Are they same kind of breed they just look the same but diff colour..lol.


----------



## Ryan2009 (Jul 3, 2009)

yea they're both jack russell x bichon frise! i brought my girlfriend maisey and then was obesessed with jack and went back a day later because i had to have him!


----------



## Ryan2009 (Jul 3, 2009)

Heres some more 



























































































In the caravan:


----------



## scosha37 (Feb 24, 2008)

Ryan2009 said:


> yea they're both jack russell x bichon frise! i brought my girlfriend maisey and then was obesessed with jack and went back a day later because i had to have him!

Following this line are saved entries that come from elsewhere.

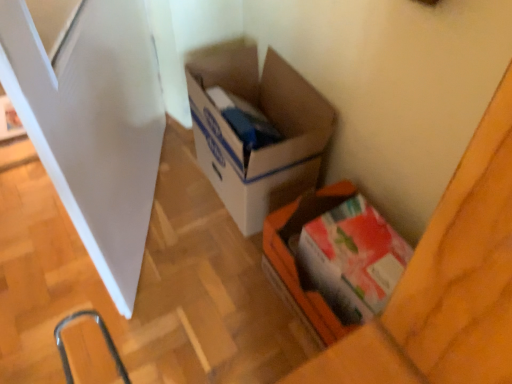 Question: Is cardboard box at center, which is counted as the second box, starting from the front, far from white glossy screen door at left?

Choices:
 (A) yes
 (B) no

Answer: (B)

Question: Considering the relative positions of cardboard box at center, which is counted as the second box, starting from the front, and white glossy screen door at left in the image provided, is cardboard box at center, which is counted as the second box, starting from the front, to the left of white glossy screen door at left from the viewer's perspective?

Choices:
 (A) no
 (B) yes

Answer: (A)

Question: Could you tell me if cardboard box at center, which is counted as the 1th box, starting from the back, is facing white glossy screen door at left?

Choices:
 (A) no
 (B) yes

Answer: (B)

Question: Is cardboard box at center, which is counted as the 1th box, starting from the back, completely or partially outside of white glossy screen door at left?

Choices:
 (A) no
 (B) yes

Answer: (B)

Question: Does cardboard box at center, which is counted as the 1th box, starting from the back, have a lesser width compared to white glossy screen door at left?

Choices:
 (A) no
 (B) yes

Answer: (A)

Question: Do you think white glossy screen door at left is within cardboard box at center, which is counted as the 1th box, starting from the back, or outside of it?

Choices:
 (A) outside
 (B) inside

Answer: (A)

Question: In the image, is white glossy screen door at left positioned in front of or behind cardboard box at center, which is counted as the second box, starting from the front?

Choices:
 (A) behind
 (B) front

Answer: (B)

Question: Looking at the image, does white glossy screen door at left seem bigger or smaller compared to cardboard box at center, which is counted as the 1th box, starting from the back?

Choices:
 (A) big
 (B) small

Answer: (A)

Question: Looking at their shapes, would you say white glossy screen door at left is wider or thinner than cardboard box at center, which is counted as the 1th box, starting from the back?

Choices:
 (A) thin
 (B) wide

Answer: (A)

Question: From the image's perspective, is cardboard box at center, which is counted as the second box, starting from the front, above or below white glossy screen door at left?

Choices:
 (A) below
 (B) above

Answer: (A)

Question: Is cardboard box at center, which is counted as the second box, starting from the front, taller or shorter than white glossy screen door at left?

Choices:
 (A) short
 (B) tall

Answer: (A)

Question: Does point (310, 135) appear closer or farther from the camera than point (143, 38)?

Choices:
 (A) closer
 (B) farther

Answer: (A)

Question: Which is correct: cardboard box at center, which is counted as the 1th box, starting from the back, is inside white glossy screen door at left, or outside of it?

Choices:
 (A) inside
 (B) outside

Answer: (B)

Question: Considering the positions of cardboard box at center, which is counted as the second box, starting from the front, and matte cardboard box at lower right, which appears as the first box when viewed from the front, in the image, is cardboard box at center, which is counted as the second box, starting from the front, taller or shorter than matte cardboard box at lower right, which appears as the first box when viewed from the front,?

Choices:
 (A) short
 (B) tall

Answer: (B)

Question: In terms of size, does cardboard box at center, which is counted as the second box, starting from the front, appear bigger or smaller than matte cardboard box at lower right, which appears as the first box when viewed from the front?

Choices:
 (A) big
 (B) small

Answer: (A)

Aww thats nice to hear that!... and again lovely pictures ... Blob on it way...:thumbup:


----------



## Ryan2009 (Jul 3, 2009)

blob on it way? lol i dont understand?


----------



## SeaThreePeeO (Sep 15, 2008)

Wow, great pictures! Maisey and Jack look stunning. wonderful looking little dogs. I have fallen in love.


----------



## Ryan2009 (Jul 3, 2009)

awww thank you


----------



## Cavalierlover123 (May 27, 2009)

Aw thats such a cute story bet Jack was glad to see you coming back for him!
There gorg dogs, any pics of maisey when shes all dry?? lol


----------



## Matrix/Logan (May 7, 2009)

Great pictures, my friend has a little dog called Maisie and she is almost identical to your Maisie!!! She is a wire coated jrt.


----------



## archielee (Jan 30, 2009)

looks like they are having so much fun


----------



## Ryan2009 (Jul 3, 2009)

thats the only "dry" picture i have of maisey lol its from a few months ago, shes my girlfriends dog so when i see her later ill get some more


----------



## scosha37 (Feb 24, 2008)

Ryan2009 said:


> blob on it way? lol i dont understand?


I am give you rep/ green blob for your nice pictures..


----------



## Ryan2009 (Jul 3, 2009)

scosha37 said:


> I am give you rep/ green blob for your nice pictures..


i may be really stupid but i still dont understand? lol


----------



## Ryan2009 (Jul 3, 2009)

i now understand what it means


----------



## Guest (Jul 15, 2009)

Gorgeous dogs!  I haven't been to Skeggy in years!


----------



## sequeena (Apr 30, 2009)

Gorgeous pics


----------